Abstract

The history of Irish-language publication in the nineteenth century is marked by the varying successes of learned societies and religious bodies, and of enterprising individuals throughout the country. The latter is typified by the efforts of people such as Padraig Denn, James Scurry, Thomas Swanton, Richard D'Alton and Conchubhar Mac Suibhne, while others such as Robert MacAdam, Philip Barron and John O'Daly were enabled, through personal resources and business acumen, to operate on somewhat larger scales. Both organisations and individuals fed off the Irish manuscript tradition and off some of its remaining exponents, and, in their publications, largely reflected the continuity of emphasis, from script to print, on productions in the literary language.
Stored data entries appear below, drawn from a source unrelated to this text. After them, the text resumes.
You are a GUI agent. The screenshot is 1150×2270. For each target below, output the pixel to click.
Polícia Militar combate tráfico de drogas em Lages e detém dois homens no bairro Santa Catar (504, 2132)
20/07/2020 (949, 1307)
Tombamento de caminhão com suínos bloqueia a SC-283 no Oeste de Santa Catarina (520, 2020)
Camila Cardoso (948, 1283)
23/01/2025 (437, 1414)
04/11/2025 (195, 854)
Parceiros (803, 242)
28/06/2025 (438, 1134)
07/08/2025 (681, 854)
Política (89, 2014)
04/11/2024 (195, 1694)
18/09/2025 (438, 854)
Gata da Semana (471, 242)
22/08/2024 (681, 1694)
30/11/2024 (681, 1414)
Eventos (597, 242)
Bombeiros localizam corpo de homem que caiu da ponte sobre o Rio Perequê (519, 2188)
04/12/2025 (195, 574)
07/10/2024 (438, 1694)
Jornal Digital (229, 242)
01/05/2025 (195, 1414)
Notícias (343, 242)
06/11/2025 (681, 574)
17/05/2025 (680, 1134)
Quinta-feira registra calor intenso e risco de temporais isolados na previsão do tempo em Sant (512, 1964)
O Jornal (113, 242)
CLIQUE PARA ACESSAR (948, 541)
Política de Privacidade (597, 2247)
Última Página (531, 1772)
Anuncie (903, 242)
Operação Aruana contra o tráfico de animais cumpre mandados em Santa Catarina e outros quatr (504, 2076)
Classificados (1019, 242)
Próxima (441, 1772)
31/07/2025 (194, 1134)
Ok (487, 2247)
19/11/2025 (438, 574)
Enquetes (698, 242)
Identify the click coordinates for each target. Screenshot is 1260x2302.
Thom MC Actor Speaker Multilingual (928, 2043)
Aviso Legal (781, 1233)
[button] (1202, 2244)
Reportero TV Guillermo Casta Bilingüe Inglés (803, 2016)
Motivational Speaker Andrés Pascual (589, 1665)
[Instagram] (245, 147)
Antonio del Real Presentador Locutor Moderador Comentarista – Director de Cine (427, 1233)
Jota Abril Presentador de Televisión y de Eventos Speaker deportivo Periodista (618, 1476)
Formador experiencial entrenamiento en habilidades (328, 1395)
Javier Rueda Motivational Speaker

One of the more enigmatic of the societies was the Dr Keating Society, founded in Co. Waterford in 1861. Though planned on an ambitious scale, and modelled in its organisation on the Ossianic Society, it was to prove a disappointment to those involved. Lack of editorial clarity and methodology was compounded by health problems that afflicted the prime mover of the Society, Fr Patrick Meany (1816-89). At the time of its foundation Fr Meany was a curate in the parish of Clonea (Power) and Rathgormack, Co. Waterford. The origins of the Society are revealed in a letter written from the priests' residence at Baliyknock1 by Fr Meany to William Smith O'Brien, 4 September 1860.